Eddings and Betty looked to Washington. “We need this to be kept quiet.”

They’d said that. “That’s going to be difficult.”

Washington said, “I’m afraid I’m not getting to the point. We need this situation taken care of. We can’t let this crime be associated with the Uhuru Community. The Community’s the most successful Negro endeavor in this City’s history. Its existence is at stake. You know that white folks won’t tolerate the Community if this news gets out. They won’t. And I’m worried that, like Warren said, this is a setup, specifically to put the Community at risk.”

Frings nodded. “I get the situation. I’m not clear what you think I can do about it, though.”

“We’d like you to talk to someone on the force, convince them to alter the circumstances of the body’s … disposition.”

“Wait a second. If I’m hearing you right, you want to move the body?” Frings was incredulous. “Why didn’t you just do it yourself; keep it simple?”
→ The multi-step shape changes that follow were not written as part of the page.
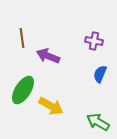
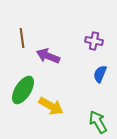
green arrow: rotated 30 degrees clockwise
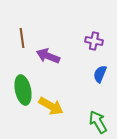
green ellipse: rotated 44 degrees counterclockwise
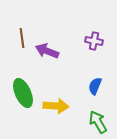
purple arrow: moved 1 px left, 5 px up
blue semicircle: moved 5 px left, 12 px down
green ellipse: moved 3 px down; rotated 12 degrees counterclockwise
yellow arrow: moved 5 px right; rotated 25 degrees counterclockwise
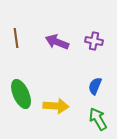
brown line: moved 6 px left
purple arrow: moved 10 px right, 9 px up
green ellipse: moved 2 px left, 1 px down
green arrow: moved 3 px up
Eddings snorted a cynical laugh.

Washington removed his glasses and rubbed the lenses on the front of his shirt. Rivulets of sweat eased down his temples. “We thought about that. Two reasons we didn’t. First, we feared that if someone had, in fact, planted the body in the Community, they might have in some way documented this fact and our moving the body would simply further implicate the Community in the crime. Second, we want a police investigation.”

Frings ran his fingers back through his hair and pulled them away wet. “Really? You want the police to doctor the crime scene to absolve the Uhuru Community but also conduct an actual investigation into the crime? That’s your plan?”

There was a pause before Betty said, “Yes. And we’d like you to make it happen.”